All lines holding the word "button" are to be copied from the records beneath.

══ Dataset entries

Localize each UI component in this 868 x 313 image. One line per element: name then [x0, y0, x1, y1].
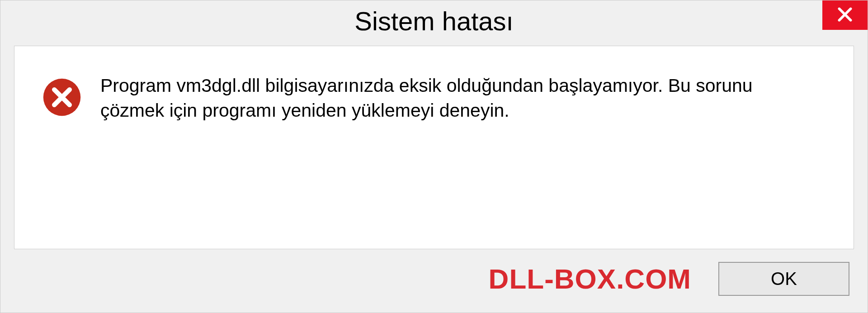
close-icon: [836, 6, 854, 25]
error-icon: [42, 77, 82, 118]
ok-button-label: OK: [771, 269, 797, 289]
dialog-footer: DLL-BOX.COM OK: [0, 254, 868, 313]
dialog-title: Sistem hatası: [354, 6, 513, 36]
ok-button[interactable]: OK: [718, 262, 849, 296]
titlebar: Sistem hatası: [0, 0, 868, 41]
watermark-text: DLL-BOX.COM: [489, 263, 691, 295]
error-message: Program vm3dgl.dll bilgisayarınızda eksi…: [100, 73, 831, 123]
close-button[interactable]: [822, 0, 868, 30]
content-panel: Program vm3dgl.dll bilgisayarınızda eksi…: [14, 46, 854, 249]
error-dialog-window: Sistem hatası Program vm3dgl.dll bilgisa…: [0, 0, 868, 313]
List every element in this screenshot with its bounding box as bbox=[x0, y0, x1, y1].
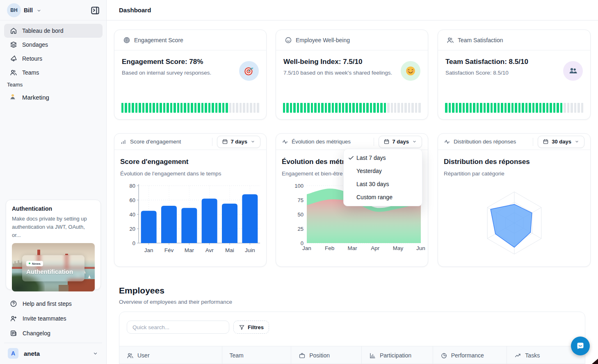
progress-segment bbox=[149, 103, 151, 113]
column-header-position[interactable]: Position bbox=[291, 346, 361, 364]
painting-building bbox=[59, 285, 68, 291]
progress-segment bbox=[328, 103, 330, 113]
distribution-radar-chart bbox=[438, 181, 591, 265]
progress-segment bbox=[373, 103, 375, 113]
date-range-button[interactable]: 7 days bbox=[379, 136, 422, 148]
progress-segment bbox=[539, 103, 542, 113]
progress-segment bbox=[163, 103, 165, 113]
date-range-button[interactable]: 30 days bbox=[538, 136, 584, 148]
progress-segment bbox=[318, 103, 320, 113]
progress-segment bbox=[321, 103, 323, 113]
svg-text:Mai: Mai bbox=[225, 247, 234, 253]
menu-item-yesterday[interactable]: Yesterday bbox=[344, 164, 422, 177]
sidebar-item-sondages[interactable]: Sondages bbox=[4, 38, 103, 52]
progress-segment bbox=[449, 103, 451, 113]
sidebar-collapse-icon[interactable] bbox=[90, 5, 100, 15]
progress-segment bbox=[222, 103, 224, 113]
progress-segment bbox=[522, 103, 524, 113]
filters-button[interactable]: Filtres bbox=[233, 321, 269, 334]
menu-item-custom-range[interactable]: Custom range bbox=[344, 191, 422, 204]
home-icon bbox=[10, 27, 17, 34]
sidebar-item-retours[interactable]: Retours bbox=[4, 52, 103, 66]
date-range-button[interactable]: 7 days bbox=[217, 136, 260, 148]
employees-table-card: Filtres User Team Position Participation… bbox=[119, 312, 585, 364]
authentication-promo-card[interactable]: Authentication Make docs private by sett… bbox=[6, 200, 101, 290]
progress-segment bbox=[167, 103, 169, 113]
column-header-user[interactable]: User bbox=[119, 346, 222, 364]
svg-text:May: May bbox=[393, 245, 404, 251]
progress-segment bbox=[180, 103, 183, 113]
progress-segment bbox=[153, 103, 155, 113]
progress-segment bbox=[470, 103, 472, 113]
chart-card-header-label: Score d'engagement bbox=[130, 139, 181, 145]
metric-card-header-label: Employee Well-being bbox=[296, 37, 350, 43]
progress-segment bbox=[240, 103, 242, 113]
progress-segment bbox=[253, 103, 256, 113]
teams-section-label: Teams bbox=[7, 82, 23, 88]
layers-icon bbox=[10, 41, 17, 48]
progress-segment bbox=[384, 103, 386, 113]
progress-segment bbox=[243, 103, 245, 113]
progress-segment bbox=[356, 103, 358, 113]
sidebar-item-label: Help and first steps bbox=[23, 300, 72, 307]
progress-segment bbox=[173, 103, 176, 113]
progress-segment bbox=[452, 103, 454, 113]
users-icon bbox=[127, 352, 134, 359]
calendar-icon bbox=[543, 139, 549, 145]
chart-card-header-label: Distribution des réponses bbox=[454, 139, 516, 145]
progress-segment bbox=[463, 103, 465, 113]
column-header-participation[interactable]: Participation bbox=[361, 346, 433, 364]
sidebar-item-invite[interactable]: Invite teammates bbox=[4, 312, 103, 325]
menu-item-last-7-days[interactable]: Last 7 days bbox=[344, 151, 422, 164]
sidebar-item-changelog[interactable]: Changelog bbox=[4, 326, 103, 340]
activity-icon bbox=[444, 139, 450, 145]
progress-segment bbox=[233, 103, 235, 113]
metric-card-header: Employee Well-being bbox=[276, 30, 428, 50]
progress-segment bbox=[363, 103, 365, 113]
team-item-label: Marketing bbox=[22, 94, 49, 101]
chart-card-header: Distribution des réponses 30 days bbox=[438, 134, 590, 150]
progress-segment bbox=[142, 103, 144, 113]
progress-segment bbox=[135, 103, 137, 113]
menu-item-last-30-days[interactable]: Last 30 days bbox=[344, 177, 422, 191]
sidebar-item-label: Changelog bbox=[23, 330, 50, 337]
progress-segment bbox=[418, 103, 420, 113]
page-title: Dashboard bbox=[119, 7, 151, 14]
chart-card-header: Score d'engagement 7 days bbox=[114, 134, 266, 150]
progress-segment bbox=[139, 103, 141, 113]
progress-segment bbox=[511, 103, 514, 113]
pie-chart-icon bbox=[441, 352, 447, 359]
column-header-team[interactable]: Team bbox=[222, 346, 291, 364]
user-menu[interactable]: Bill bbox=[24, 7, 33, 14]
progress-segment bbox=[466, 103, 468, 113]
engagement-bar-chart: 020406080JanFévMarAvrMaiJuin bbox=[114, 181, 267, 265]
progress-segment bbox=[325, 103, 327, 113]
progress-segment bbox=[480, 103, 482, 113]
progress-segment bbox=[339, 103, 341, 113]
sidebar-item-tableau-de-bord[interactable]: Tableau de bord bbox=[4, 24, 103, 38]
progress-segment bbox=[229, 103, 231, 113]
progress-segment bbox=[342, 103, 344, 113]
promo-image-title: Authentification bbox=[26, 268, 80, 275]
chat-widget-button[interactable] bbox=[571, 337, 590, 355]
sidebar-item-teams[interactable]: Teams bbox=[4, 66, 103, 80]
metric-card-header-label: Team Satisfaction bbox=[458, 37, 503, 43]
chevron-down-icon bbox=[92, 350, 98, 357]
progress-segment bbox=[219, 103, 221, 113]
workspace-switcher[interactable]: A aneta bbox=[4, 346, 102, 361]
sidebar-item-help[interactable]: Help and first steps bbox=[4, 297, 103, 311]
metric-title: Engagement Score: 78% bbox=[122, 58, 203, 66]
svg-text:Mar: Mar bbox=[185, 247, 194, 253]
progress-segment bbox=[411, 103, 413, 113]
progress-segment bbox=[491, 103, 493, 113]
user-avatar[interactable]: BH bbox=[7, 3, 21, 17]
search-input[interactable] bbox=[127, 321, 229, 334]
progress-segment bbox=[494, 103, 496, 113]
column-header-performance[interactable]: Performance bbox=[433, 346, 507, 364]
changelog-icon bbox=[10, 330, 17, 337]
metric-subtitle: Based on internal survey responses. bbox=[122, 70, 211, 76]
progress-segment bbox=[160, 103, 162, 113]
metric-subtitle: Satisfaction Score: 8.5/10 bbox=[445, 70, 509, 76]
progress-segment bbox=[498, 103, 500, 113]
sidebar-item-marketing[interactable]: Marketing bbox=[4, 91, 103, 103]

════

Solved exercise:
ok-button-label: OK: [771, 269, 797, 289]
ok-button[interactable]: OK: [718, 262, 849, 296]
close-button[interactable]: [822, 0, 868, 30]
date-range-button[interactable]: 7 days bbox=[379, 136, 422, 148]
date-range-button[interactable]: 30 days bbox=[538, 136, 584, 148]
filters-button[interactable]: Filtres bbox=[233, 321, 269, 334]
date-range-button[interactable]: 7 days bbox=[217, 136, 260, 148]
chat-widget-button[interactable] bbox=[571, 337, 590, 355]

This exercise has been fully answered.